_Entries shown_:
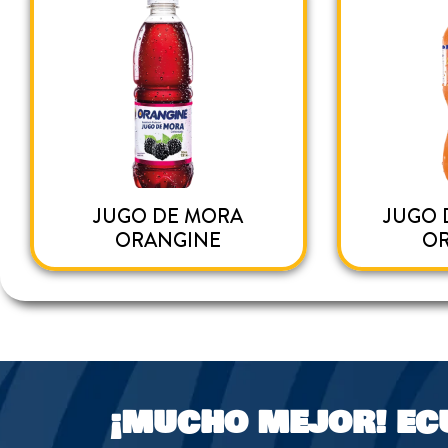
JUGO DE MORA
JUGO 
ORANGINE
O
¡MUCHO MEJOR!
EC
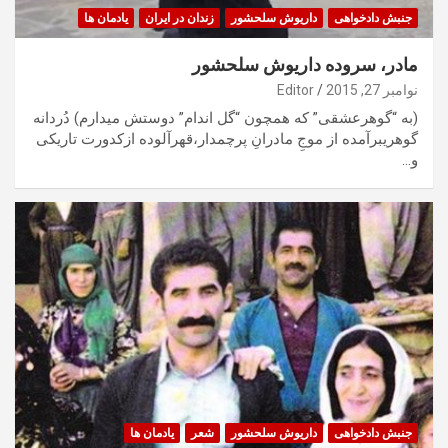
جنبش دادخواهی
داریوش سلحشور
زندان در ایران
یادمان ها
مادر، سروده داریوش سلحشور
نوامبر 27, 2015
Editor
(به “گوهرعشقی” که همچون “گل اندام” دوستش میدارم) دُردانه
گوهریبرآمده از موجِ مادرانِ پرچمدار،قهرآلوده ازکدورت تاریکی
و…
جنبش دادخواهی
داریوش سلحشور
شعر
یادمان ها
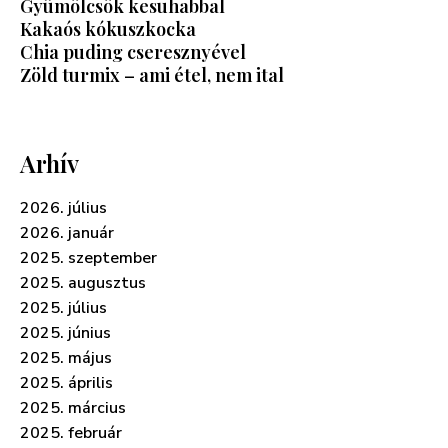
Gyümölcsök kesuhabbal
Kakaós kókuszkocka
Chia puding cseresznyével
Zöld turmix – ami étel, nem ital
Arhív
2026. július
2026. január
2025. szeptember
2025. augusztus
2025. július
2025. június
2025. május
2025. április
2025. március
2025. február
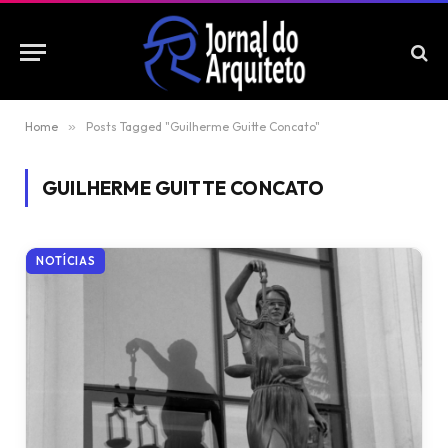
Home
»
Posts Tagged "Guilherme Guitte Concato"
GUILHERME GUITTE CONCATO
NOTÍCIAS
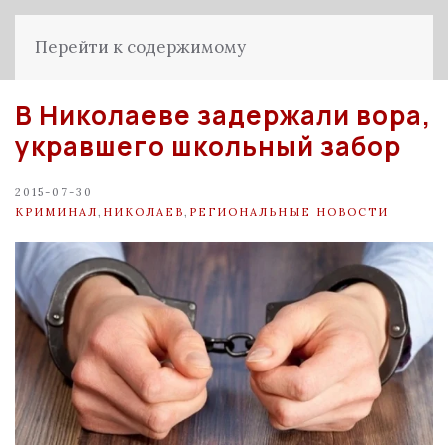
Перейти к содержимому
В Николаеве задержали вора,
укравшего школьный забор
2015-07-30
КРИМИНАЛ
,
НИКОЛАЕВ
,
РЕГИОНАЛЬНЫЕ НОВОСТИ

_What is required_: Print exactly, with no pictures, the lines above from the one that holds "نوامبر 27, 2015" through the one that holds "2025. július", both of them included.

_Output for this task_:
نوامبر 27, 2015
Editor
(به “گوهرعشقی” که همچون “گل اندام” دوستش میدارم) دُردانه
گوهریبرآمده از موجِ مادرانِ پرچمدار،قهرآلوده ازکدورت تاریکی
و…
جنبش دادخواهی
داریوش سلحشور
شعر
یادمان ها
Gyümölcsök kesuhabbal
Kakaós kókuszkocka
Chia puding cseresznyével
Zöld turmix – ami étel, nem ital
Arhív
2026. július
2026. január
2025. szeptember
2025. augusztus
2025. július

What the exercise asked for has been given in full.